* _Directions_: The lines from the one containing "Used BMW X1" through the end of the entries are what to output; reproduce them exactly and add nothing.

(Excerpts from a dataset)

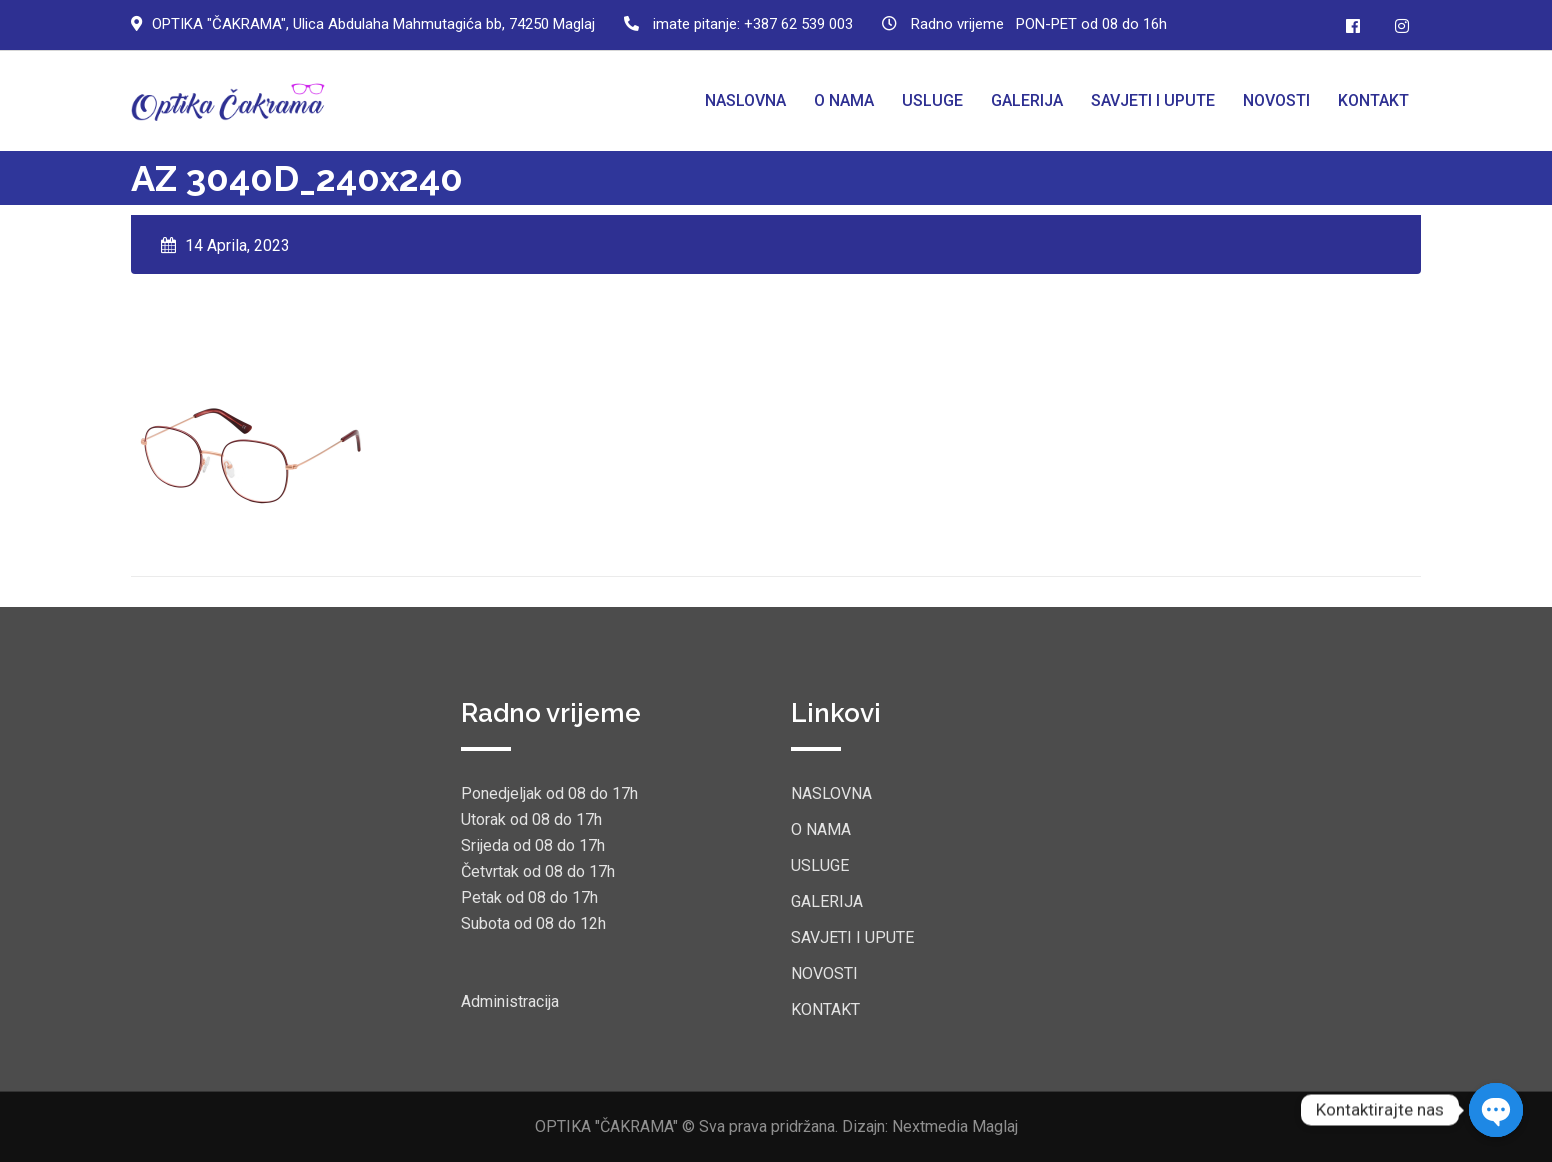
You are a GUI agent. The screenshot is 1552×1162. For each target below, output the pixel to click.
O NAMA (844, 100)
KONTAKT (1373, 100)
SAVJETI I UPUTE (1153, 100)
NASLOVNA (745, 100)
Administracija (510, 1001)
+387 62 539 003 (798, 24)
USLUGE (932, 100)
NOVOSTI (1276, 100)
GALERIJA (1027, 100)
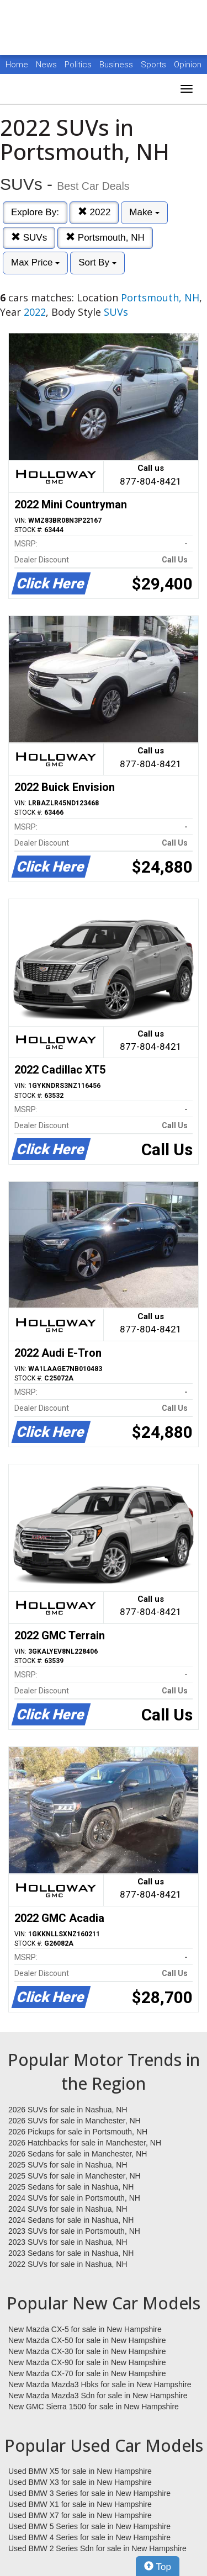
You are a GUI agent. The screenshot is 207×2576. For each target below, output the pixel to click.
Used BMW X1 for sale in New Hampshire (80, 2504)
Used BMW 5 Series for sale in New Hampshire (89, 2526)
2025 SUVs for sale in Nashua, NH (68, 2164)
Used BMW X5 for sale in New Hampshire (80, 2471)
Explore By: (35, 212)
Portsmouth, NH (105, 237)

* _Completed task_:
Used BMW X1 for sale in New Hampshire (80, 2504)
Used BMW 5 Series for sale in New Hampshire (89, 2526)
2025 SUVs for sale in Nashua, NH (68, 2164)
Used BMW X5 for sale in New Hampshire (80, 2471)
Explore By: (35, 212)
Portsmouth, NH (105, 237)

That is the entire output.